Y luego le abrazo, Yuri gruñó ligeramente, el olor de Mila pese a ser ligero comparado con el de otros alfas, para Yuri era muy intrusivo.
— Aléjate bruja —pronunció demasiado a la defensiva. Su corazón comenzó a latir con fuerza y se sintió realmente incómodo.
Esa era otra parte que odiaba, al parecer pese a su desarrollo tardío su olfato parecía haber iniciado una revolución pues podía percibir demasiado bien el olor de otros omegas y alfas, el olor de los primeros era molestamente dulce, pero era fácil dejarlos de lado, pero el de los alfas… el de los alfas solía desequilibrarlo y ponerlo ansioso.
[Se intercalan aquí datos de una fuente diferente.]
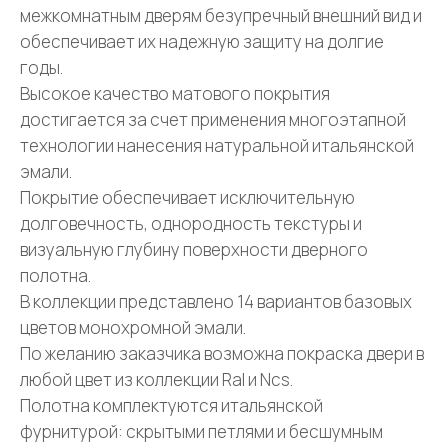
межкомнатным дверям безупречный внешний вид и
обеспечивает их надежную защиту на долгие
годы.
Высокое качество матового покрытия
достигается за счет применения многоэтапной
технологии нанесения натуральной итальянской
эмали.
Покрытие обеспечивает исключительную
долговечность, однородность текстуры и
визуальную глубину поверхности дверного
полотна.
В коллекции представлено 14 вариантов базовых
цветов монохромной эмали.
По желанию заказчика возможна покраска двери в
любой цвет из коллекции Ral и Ncs.
Полотна комплектуются итальянской
фурнитурой: скрытыми петлями и бесшумным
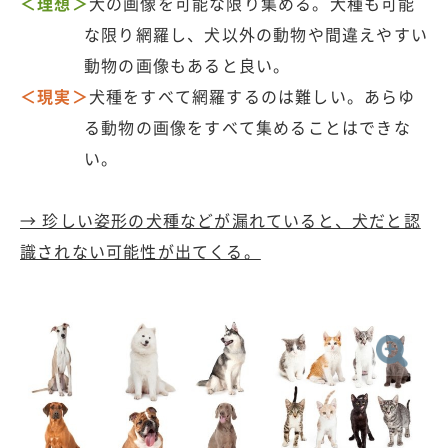
＜理想＞
犬の画像を可能な限り集める。犬種も可能
な限り網羅し、犬以外の動物や間違えやすい
動物の画像もあると良い。
＜現実＞
犬種をすべて網羅するのは難しい。あらゆ
る動物の画像をすべて集めることはできな
い。
→ 珍しい姿形の犬種などが漏れていると、犬だと認
識されない可能性が出てくる。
— Por favor señorita Mila, suelte a Yurio —una voz a sus espaldas les hizo tensar a los dos, pero por razones totalmente diferentes. Yuri sintió un revoloteó en su estómago y su incomodidad se vio disminuida cuando el olor del Katsudon comenzó a percibirse en el aire.
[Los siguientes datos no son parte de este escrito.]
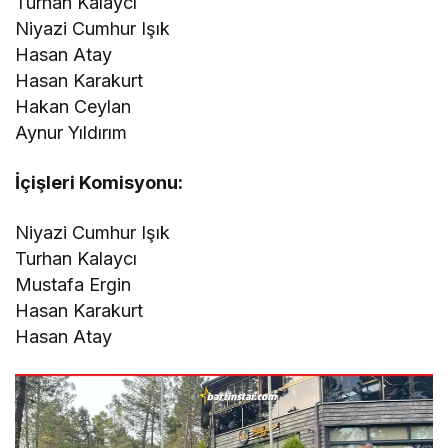
Turhan Kalaycı
Niyazi Cumhur Işık
Hasan Atay
Hasan Karakurt
Hakan Ceylan
Aynur Yıldırım
İçişleri Komisyonu:
Niyazi Cumhur Işık
Turhan Kalaycı
Mustafa Ergin
Hasan Karakurt
Hasan Atay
Mila por su lado se tensó porque Katsuki Yuuri había a producir unas feromonas de desafío y lo que era aún más aterrador era que pese a eso parecía conservar una sonrisa completamente dulce.
— C-claro, Yuri y yo solo estábamos conversando —pronunció antes de soltar un par de carcajadas forzadas.
Yuuri asintió y sin una segunda mirada se acercó a Yurio, quien lo observaba con un sonrojo en las mejillas.
— Pensé que regresarían hasta dentro de seis días —pronunció Yuri. Sus ojos recorriendo con avidez la forma de Katsuki. Maldijo a sus hormonas que parecían haber entrado en erupción.
Yuuri lo miró ligeramente avergonzado.
— Esa era la idea, pero… —las mejillas de Yuuri se encendieron como granas y un tono realmente bajo murmuró—… extrañaba a Yurio.
Y entonces el sonrojo inundo a Yuri hasta las orejas y Mila quien observaba la reunión, por un momento casi le pareció ver humo saliendo de ellas.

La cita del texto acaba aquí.